Task instructions: Write out all the entries word for word, but skip any images.

Supplied material:

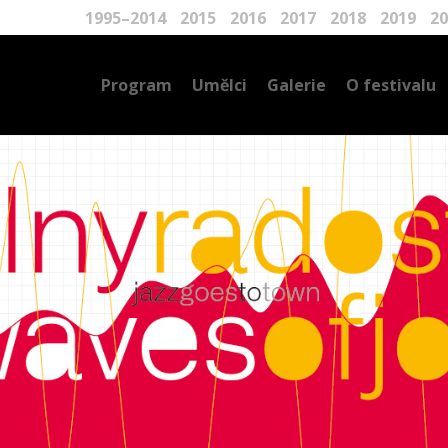
1995–2014
2015
2016
2017
2018
2019
20
Program
Umělci
Galerie
O festivalu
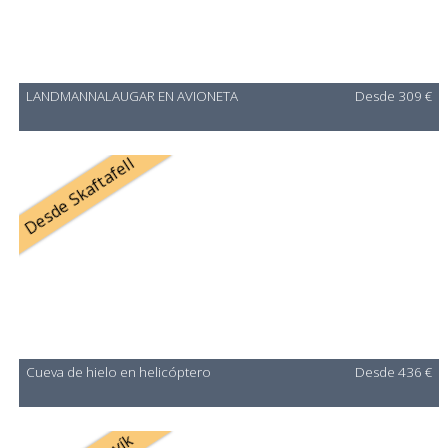
LANDMANNALAUGAR EN AVIONETA
Desde 309 €
Desde Skaftafell
Cueva de hielo en helicóptero
Desde 436 €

Exercise result:
1995–2014
2015
2016
2017
2018
2019
20
Program
Umělci
Galerie
O festivalu
LANDMANNALAUGAR EN AVIONETA
Desde 309 €
Desde Skaftafell
Cueva de hielo en helicóptero
Desde 436 €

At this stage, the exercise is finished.